At the end of both weeks, researchers recorded the participants' circadian clocks in their lab by measuring melatonin, a hormone that signals the beginning of our biological nighttime.


Researchers suggest that a week's camping holiday could help reset your internal clock

Results show that on average, the participants' biological nighttimes began about 2 hours later when they were exposed to electrical lighting in their normal lives, compared with when they were camping and only exposed to sunlight and campfires.

In addition, the participants woke up before their biological night had ended during their normal lives.

Apparently, the researchers say, all of the participants' sleep patterns synchronized with sunset and sunrise, even though some people in the study were either night owls or early birds in their normal lives.

Effects of electrical light on internal clocks

The study's authors note that although electric light is one of the most important human discoveries, it affects our sleep and daily rhythms. These physiological and behavioral rhythms were evolved in the natural light-dark cycle, but now electrical lighting is disrupting them.

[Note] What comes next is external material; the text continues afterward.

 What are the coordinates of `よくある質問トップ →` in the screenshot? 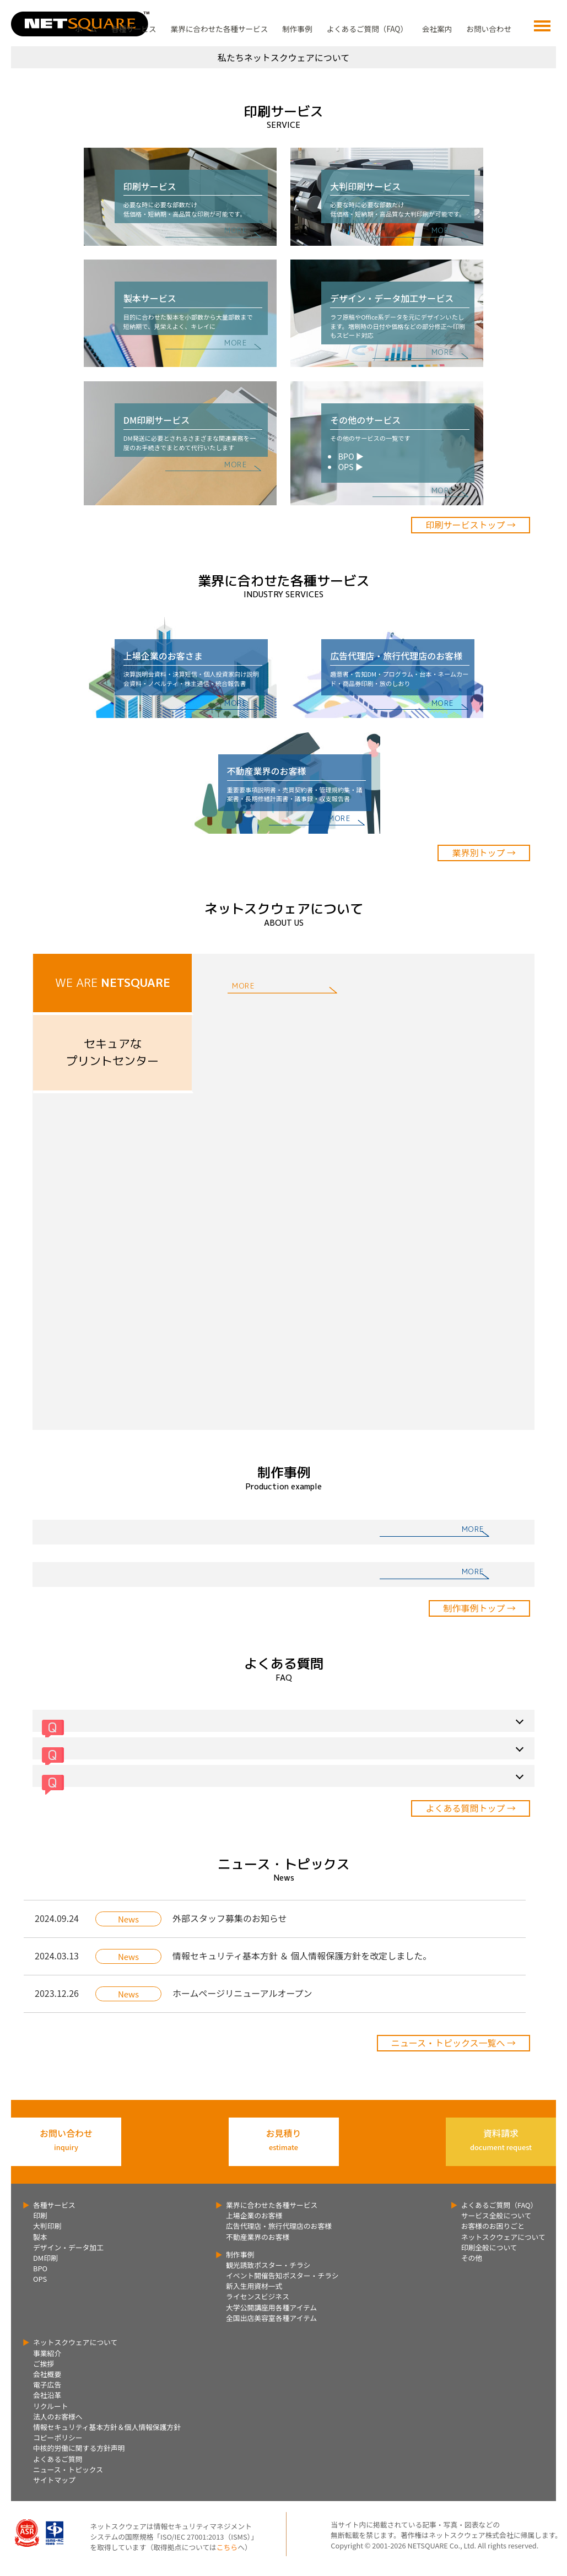 It's located at (470, 1807). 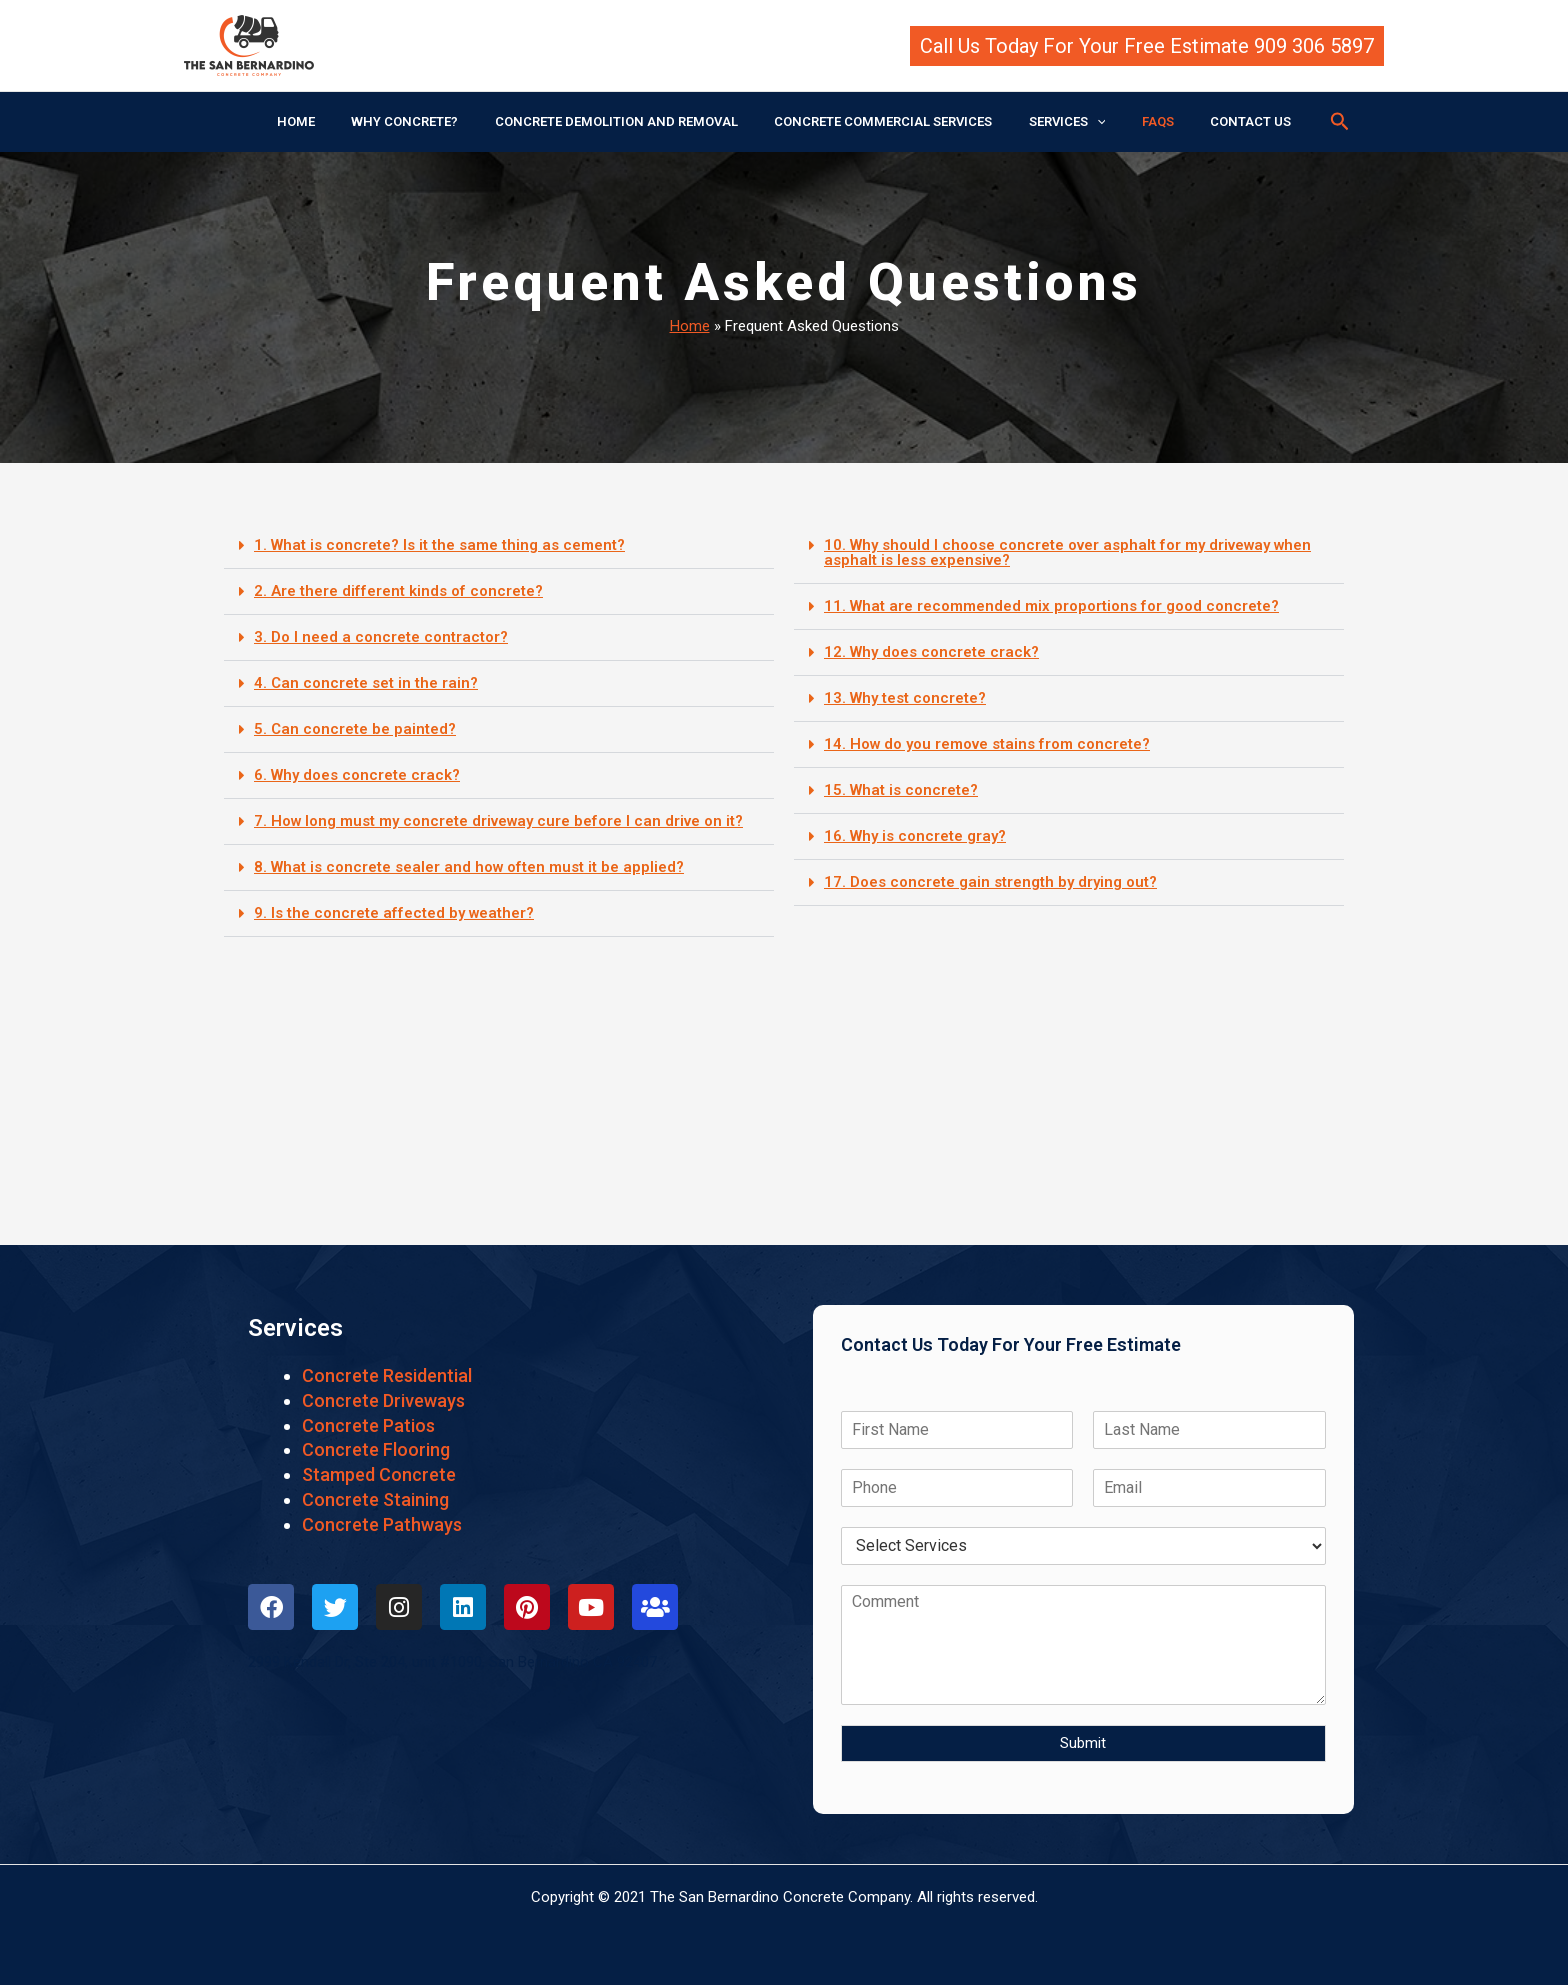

Professor Kenneth Wright, leader of the study from CU-Boulder, says:

"When people are living in the modern world - living in these constructed environments - we have the opportunity to have a lot of differences among individuals.

Some people are morning types and others like to stay up later. What we found is that natural light-dark cycles provide a strong signal that reduces the differences that we see among people - night owls and early birds - dramatically."

Because our ability to simply hit a switch and fill a room with light has been available largely since the 1930s, and because we now go to bed reading tablets and smart phones, our natural cycles have been altered.

"What's remarkable," says Wright, "is how, when we're exposed to natural sunlight, our clocks perfectly become in synch in less than a week to the solar day."

This study illuminates how much both natural and artificial light effect our biological rhythms, and the researchers offer some advice for how to combat a drift in rhythms at night:

Get more sunlight in the morning and midday to nudge internal clocks earlier Dim electrical lights at night and skip late-night TV or laptop use to help internal clocks stay more in synch with the solar day.

The researchers conclude that their findings are significant in understanding how modern light exposure can contribute to disruption of sleep and circadian clocks.

So those thinking of booking a camping trip may want to proceed. Just leave the laptop at home.